EXERCISE DESCRIPTION: For this exercise, please find the lines in the entries that include the word "effondrement" and copy them.

DATA UNDER STUDY:
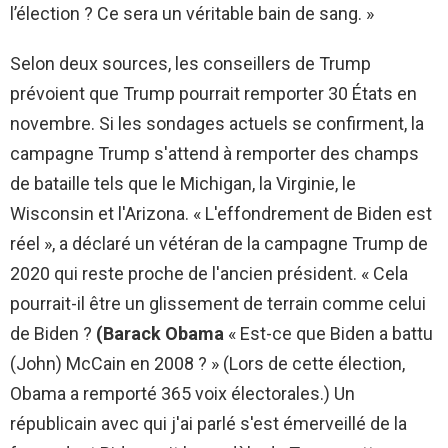
l’élection ? Ce sera un véritable bain de sang. »
Selon deux sources, les conseillers de Trump
prévoient que Trump pourrait remporter 30 États en
novembre. Si les sondages actuels se confirment, la
campagne Trump s'attend à remporter des champs
de bataille tels que le Michigan, la Virginie, le
Wisconsin et l'Arizona. « L'effondrement de Biden est
réel », a déclaré un vétéran de la campagne Trump de
2020 qui reste proche de l'ancien président. « Cela
pourrait-il être un glissement de terrain comme celui
de Biden ?
(Barack Obama
« Est-ce que Biden a battu
(John) McCain en 2008 ? » (Lors de cette élection,
Obama a remporté 365 voix électorales.) Un
républicain avec qui j'ai parlé s'est émerveillé de la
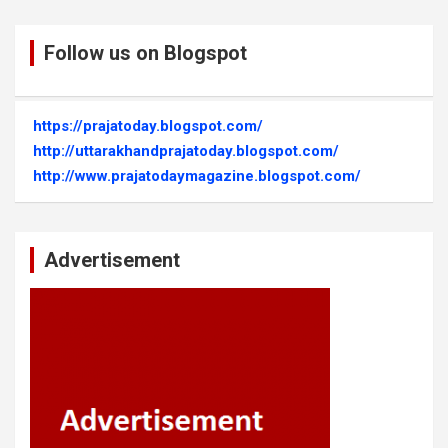
Follow us on Blogspot
https://prajatoday.blogspot.com/
http://uttarakhandprajatoday.blogspot.com/
http://www.prajatodaymagazine.blogspot.com/
Advertisement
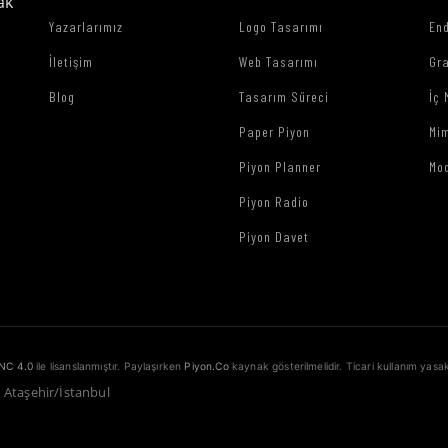
ak
Yazarlarımız
Logo Tasarımı
End
İletişim
Web Tasarımı
Gr
Blog
Tasarım Süreci
İç 
Paper Piyon
Mim
Piyon Planner
Mo
Piyon Radio
Piyon Davet
NC 4.0
ile lisanslanmıştır. Paylaşırken
Piyon.Co
kaynak gösterilmelidir. Ticari kullanım yasak
1 Ataşehir/İstanbul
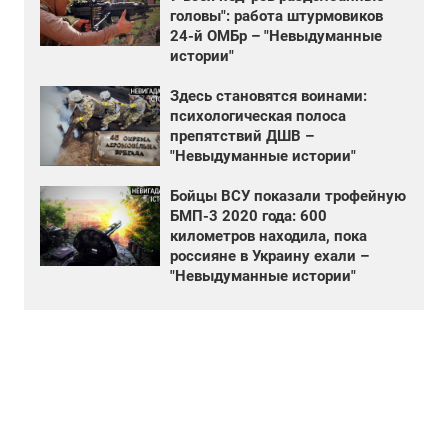
головы": работа штурмовиков
24-й ОМБр – "Невыдуманные
истории"
Здесь становятся воинами:
психологическая полоса
препятствий ДШВ –
"Невыдуманные истории"
Бойцы ВСУ показали трофейную
БМП-3 2020 года: 600
километров находила, пока
россияне в Украину ехали –
"Невыдуманные истории"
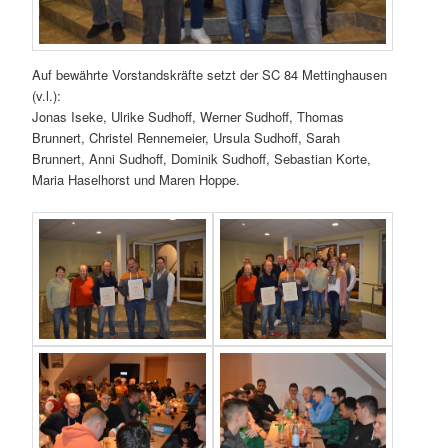
Auf bewährte Vorstandskräfte setzt der SC 84 Mettinghausen
(v.l.):
Jonas Iseke, Ulrike Sudhoff, Werner Sudhoff, Thomas
Brunnert, Christel Rennemeier, Ursula Sudhoff, Sarah
Brunnert, Anni Sudhoff, Dominik Sudhoff, Sebastian Korte,
Maria Haselhorst und Maren Hoppe.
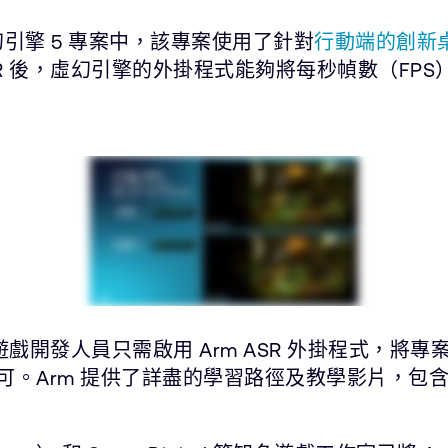
虛幻引擎 5 專案中，該專案使用了針對
行動端的創新
SR 後，虛幻引擎的外掛程式能夠將每秒幀數（FP
戲開發人員只需啟用 Arm ASR 外掛程式，將專案設
證整合即可。Arm 提供了詳盡的學習路徑及教學影片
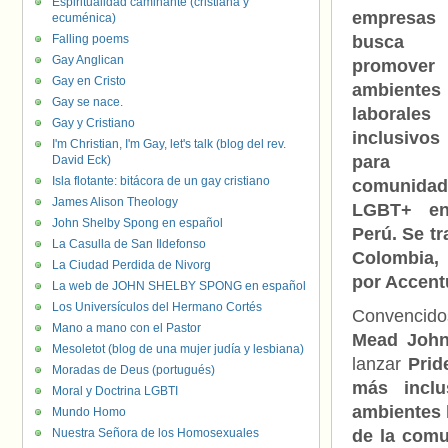
Espiritualidad caminante (cristiana y
empresas
ecuménica)
Falling poems
busca
Gay Anglican
promover
Gay en Cristo
ambientes
Gay se nace.
laborales
Gay y Cristiano
inclusivos
I'm Christian, I'm Gay, let's talk (blog del rev.
para 
David Eck)
Isla flotante: bitácora de un gay cristiano
comunidad
James Alison Theology
LGBT+ en
John Shelby Spong en español
Perú. Se tr
La Casulla de San Ildefonso
Colombia, 
La Ciudad Perdida de Nivorg
por Accent
La web de JOHN SHELBY SPONG en español
Los Universículos del Hermano Cortés
Convencido
Mano a mano con el Pastor
Mead Johns
Mesoletot (blog de una mujer judía y lesbiana)
lanzar
Prid
Moradas de Deus (portugués)
más inclu
Moral y Doctrina LGBTI
ambientes 
Mundo Homo
Nuestra Señora de los Homosexuales
de la com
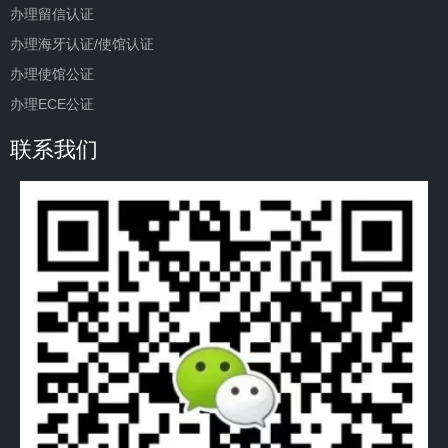
办理留信认证
办理海牙认证/使馆认证
办理使馆公证
办理ECE公证
联系我们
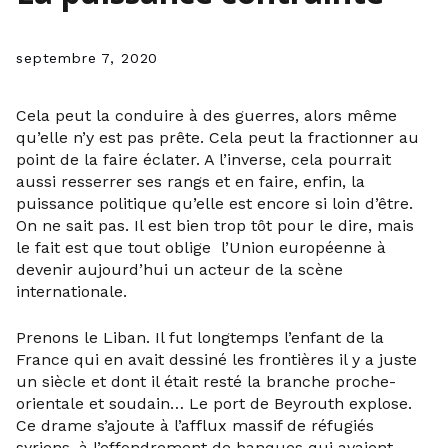
septembre 7, 2020
Cela peut la conduire à des guerres, alors même
qu’elle n’y est pas prête. Cela peut la fractionner au
point de la faire éclater. A l’inverse, cela pourrait
aussi resserrer ses rangs et en faire, enfin, la
puissance politique qu’elle est encore si loin d’être.
On ne sait pas. Il est bien trop tôt pour le dire, mais
le fait est que tout oblige l’Union européenne à
devenir aujourd’hui un acteur de la scène
internationale.
Prenons le Liban. Il fut longtemps l’enfant de la
France qui en avait dessiné les frontières il y a juste
un siècle et dont il était resté la branche proche-
orientale et soudain… Le port de Beyrouth explose.
Ce drame s’ajoute à l’afflux massif de réfugiés
syriens, à l’effondrement de banques qui avaient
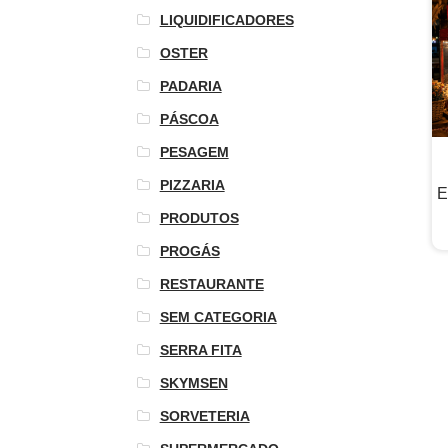
LIQUIDIFICADORES
OSTER
PADARIA
PÁSCOA
PESAGEM
PIZZARIA
E
PRODUTOS
PROGÁS
RESTAURANTE
SEM CATEGORIA
SERRA FITA
SKYMSEN
SORVETERIA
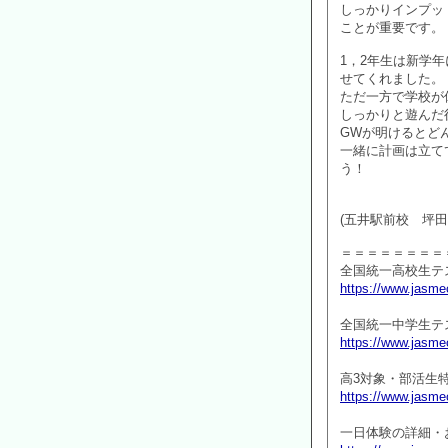
しっかりインプッ
ことが重要です。
1，2年生は新学
せてくれました。
ただ一方で学校が
しっかりと遊んだ
GWが明けるとど
一緒に計画は立て
う！
(五井駅前校 坪田
＝＝＝＝＝＝＝＝
全国統一高校生テ
https://www.jasme
全国統一中学生テ
https://www.jasmec
高3対象・部活生
https://www.jasmec
一日体験の詳細・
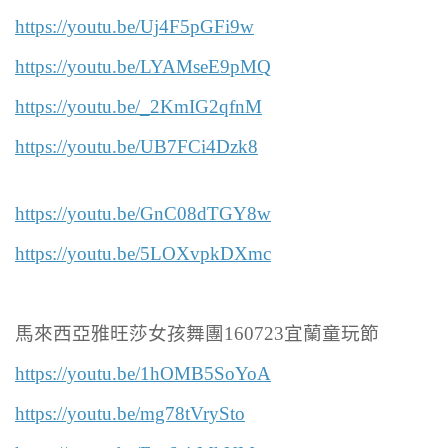
https://youtu.be/Uj4F5pGFi9w
https://youtu.be/LYAMseE9pMQ
https://youtu.be/_2KmIG2qfnM
https://youtu.be/UB7FCi4Dzk8
https://youtu.be/GnC08dTGY8w
https://youtu.be/5LOXvpkDXmc
馬來西亞雅旺莎女孩舞團160723宜蘭童玩節
https://youtu.be/1hOMB5SoYoA
https://youtu.be/mg78tVrySto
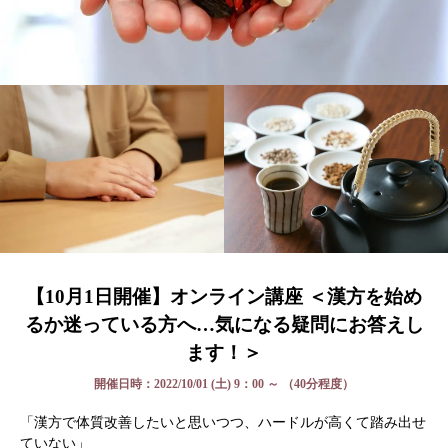
【10月1日開催】オンライン講座 ＜漢方を始め
るか迷っている方へ…気になる疑問にお答えし
ます！＞
開催日時：2022/10/01 (土) 9：00 ～ （40分程度）
「漢方で体質改善したいと思いつつ、ハードルが高くて踏み出せ
ていない」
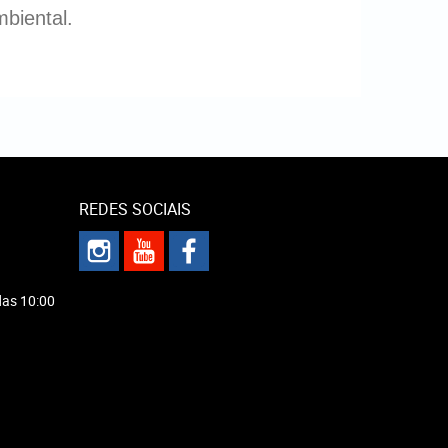
mbiental.
REDES SOCIAIS
das 10:00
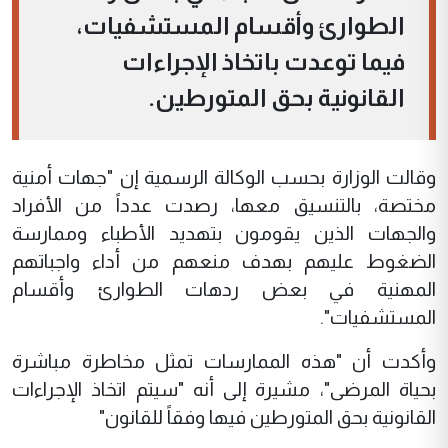
الطوارئ وأقسام المستشفيات،
فيما توعدت باتخاذ الإجراءات
القانونية بحق المتورطين.
وقالت الوزارة بحسب الوكالة الرسمية إن "جهات أمنية
مختصة، بالتنسيق معها، رصدت عدداً من الأفراد
والجهات الذين يقومون بتهديد الأطباء وممارسة
الضغوط عليهم بهدف منعهم من أداء واجباتهم
المهنية في بعض ردهات الطوارئ وأقسام
المستشفيات".
وأكدت أن "هذه الممارسات تمثل مخاطرة مباشرة
بحياة المرضى"، مشيرة إلى أنه "سيتم اتخاذ الإجراءات
القانونية بحق المتورطين فيها وفقاً للقانون"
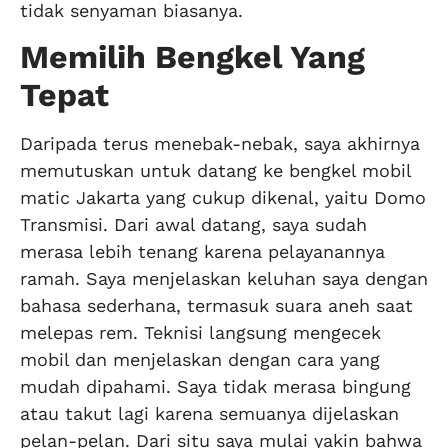
tidak senyaman biasanya.
Memilih Bengkel Yang
Tepat
Daripada terus menebak-nebak, saya akhirnya
memutuskan untuk datang ke bengkel mobil
matic Jakarta yang cukup dikenal, yaitu Domo
Transmisi. Dari awal datang, saya sudah
merasa lebih tenang karena pelayanannya
ramah. Saya menjelaskan keluhan saya dengan
bahasa sederhana, termasuk suara aneh saat
melepas rem. Teknisi langsung mengecek
mobil dan menjelaskan dengan cara yang
mudah dipahami. Saya tidak merasa bingung
atau takut lagi karena semuanya dijelaskan
pelan-pelan. Dari situ saya mulai yakin bahwa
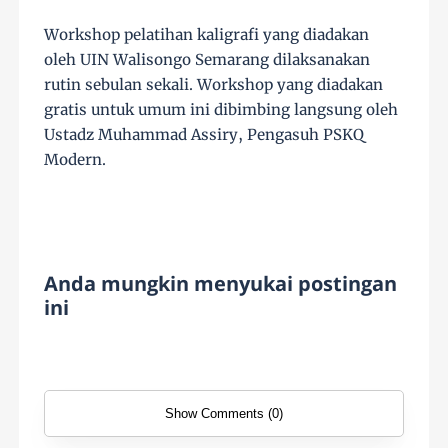
Workshop pelatihan kaligrafi yang diadakan
oleh UIN Walisongo Semarang dilaksanakan
rutin sebulan sekali. Workshop yang diadakan
gratis untuk umum ini dibimbing langsung oleh
Ustadz Muhammad Assiry, Pengasuh PSKQ
Modern.
Anda mungkin menyukai postingan
ini
Show Comments (0)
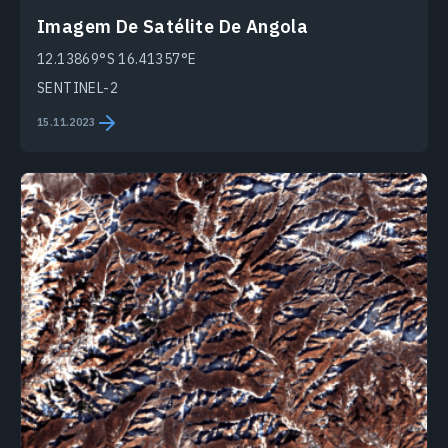
Imagem De Satélite De Angola
12.13869°S 16.41357°E
SENTINEL-2
15.11.2023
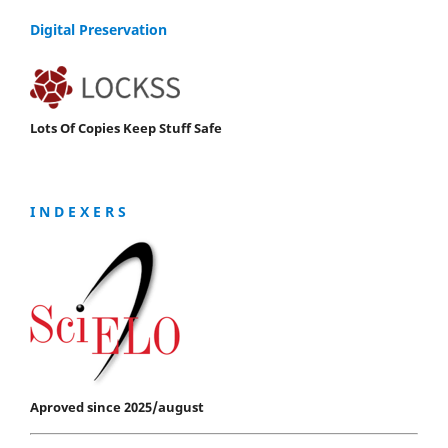
Digital Preservation
Lots Of Copies Keep Stuff Safe
I N D E X E R S
Aproved since 2025/august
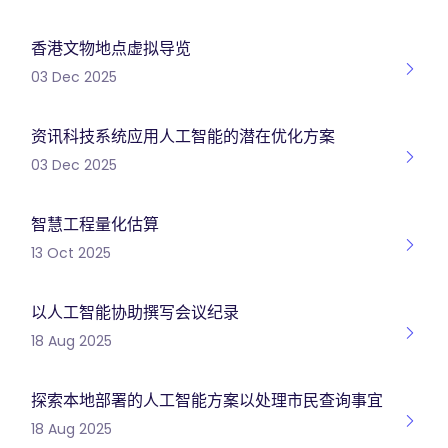
香港文物地点虚拟导览
03 Dec 2025
资讯科技系统应用人工智能的潜在优化方案
03 Dec 2025
智慧工程量化估算
13 Oct 2025
以人工智能协助撰写会议纪录
18 Aug 2025
探索本地部署的人工智能方案以处理市民查询事宜
18 Aug 2025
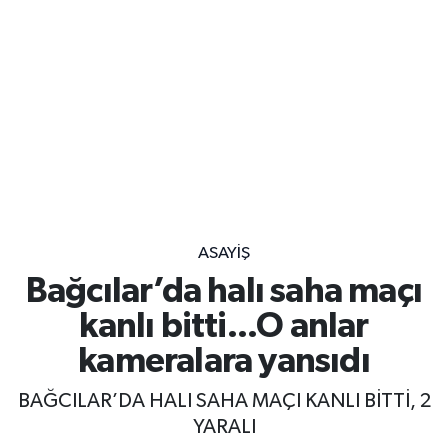
ASAYIŞ
Bağcılar’da halı saha maçı
kanlı bitti...O anlar
kameralara yansıdı
BAĞCILAR’DA HALI SAHA MAÇI KANLI BİTTİ, 2
YARALI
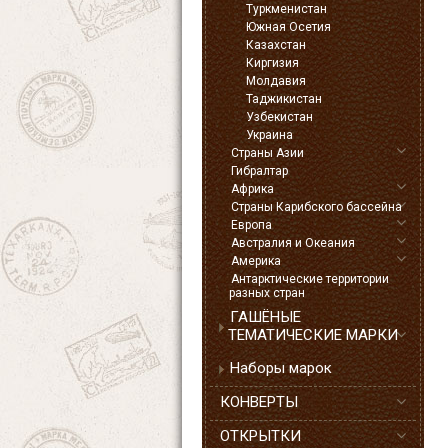
Туркменистан
Южная Осетия
Казахстан
Киргизия
Молдавия
Таджикистан
Узбекистан
Украина
Страны Азии
Гибралтар
Африка
Страны Карибского бассейна
Европа
Австралия и Океания
Америка
Антарктические территории
разных стран
ГАШЁНЫЕ
ТЕМАТИЧЕСКИЕ МАРКИ
Наборы марок
КОНВЕРТЫ
ОТКРЫТКИ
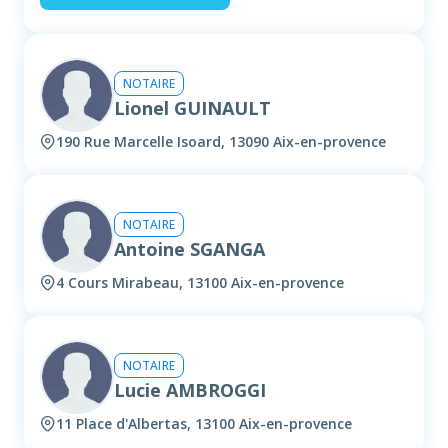
NOTAIRE
Lionel GUINAULT
190 Rue Marcelle Isoard, 13090 Aix-en-provence
NOTAIRE
Antoine SGANGA
4 Cours Mirabeau, 13100 Aix-en-provence
NOTAIRE
Lucie AMBROGGI
11 Place d'Albertas, 13100 Aix-en-provence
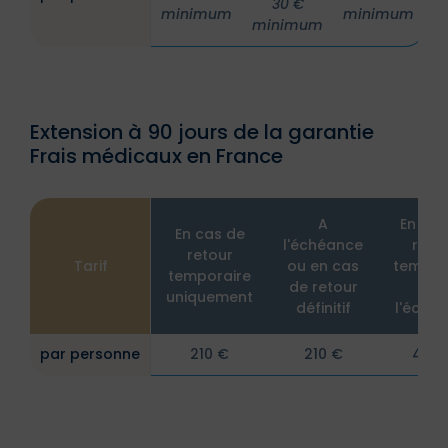
30 €
minimum
minimum
minimum
Extension à 90 jours de la garantie
Frais médicaux en France
A
En cas
En cas de
l'échéance
reto
retour
Tarif
ou en cas
tempor
temporaire
de retour
et 
uniquement
définitif
l'éché
par personne
210 €
210 €
420 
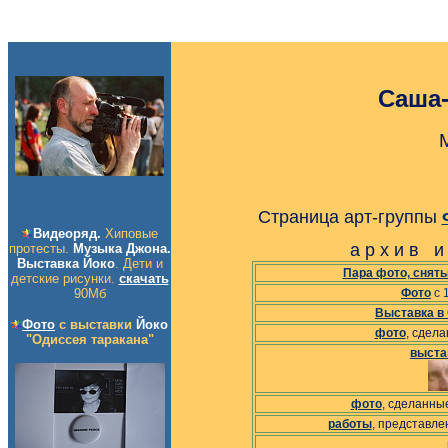
Саша
Страница арт-группы
Видеоряд.
Хиповые
а р х и в и 
протесты.
Музыка Джона.
Выставка Йоко
. Дети и
Пара фото, сняты
детские рисунки.
скачать
90Мб
Фото
с 
Выставка в
Фото
с выставки
Йоко
фото
, сдела
"Одиссея таракана"
выста
фото
, сделанны
работы
, представле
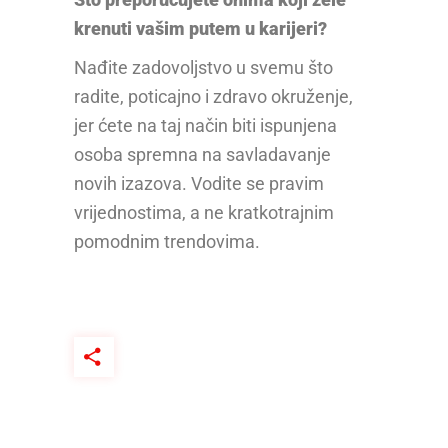
krenuti vašim putem u karijeri?
Nađite zadovoljstvo u svemu što
radite, poticajno i zdravo okruženje,
jer ćete na taj način biti ispunjena
osoba spremna na savladavanje
novih izazova. Vodite se pravim
vrijednostima, a ne kratkotrajnim
pomodnim trendovima.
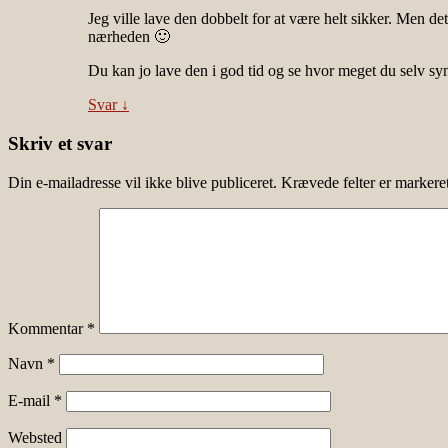
Jeg ville lave den dobbelt for at være helt sikker. Men 
nærheden 🙂
Du kan jo lave den i god tid og se hvor meget du selv syn
Svar
↓
Skriv et svar
Din e-mailadresse vil ikke blive publiceret.
Krævede felter er marker
Kommentar
*
Navn
*
E-mail
*
Websted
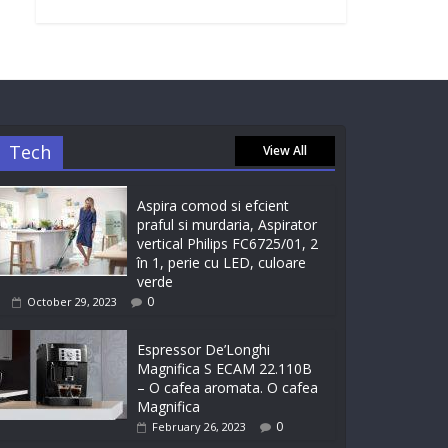
Tech
View All
Aspira comod si efcient
praful si murdaria, Aspirator
vertical Philips FC6725/01, 2
în 1, perie cu LED, culoare
verde
0
October 29, 2023
Espressor De’Longhi
Magnifica S ECAM 22.110B
– O cafea aromata. O cafea
Magnifica
0
February 26, 2023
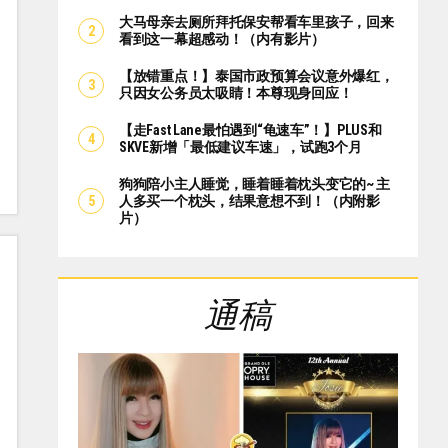
大马母亲去厕所拜托保安帮看车里孩子，回来
看到这一幕超感动！（内有影片）
【放错重点！】泰国市政预算会议意外爆红，
只因女公务员太吸睛！本尊现身回应！
【走Fast Lane最怕遇到“龟速车”！】PLUS和
SKVE新增「最低建议车速」，试跑3个月
狗狗陪小主人睡觉，睡着睡着枕头变它的~ 主
人多买一个枕头，结果意想不到！（内附影
片）
通稿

WRITTEN SOLUTION:
Wisconsin et l'Arizona. « L'effondrement de Biden est
syriens, à l’effondrement de banques qui avaient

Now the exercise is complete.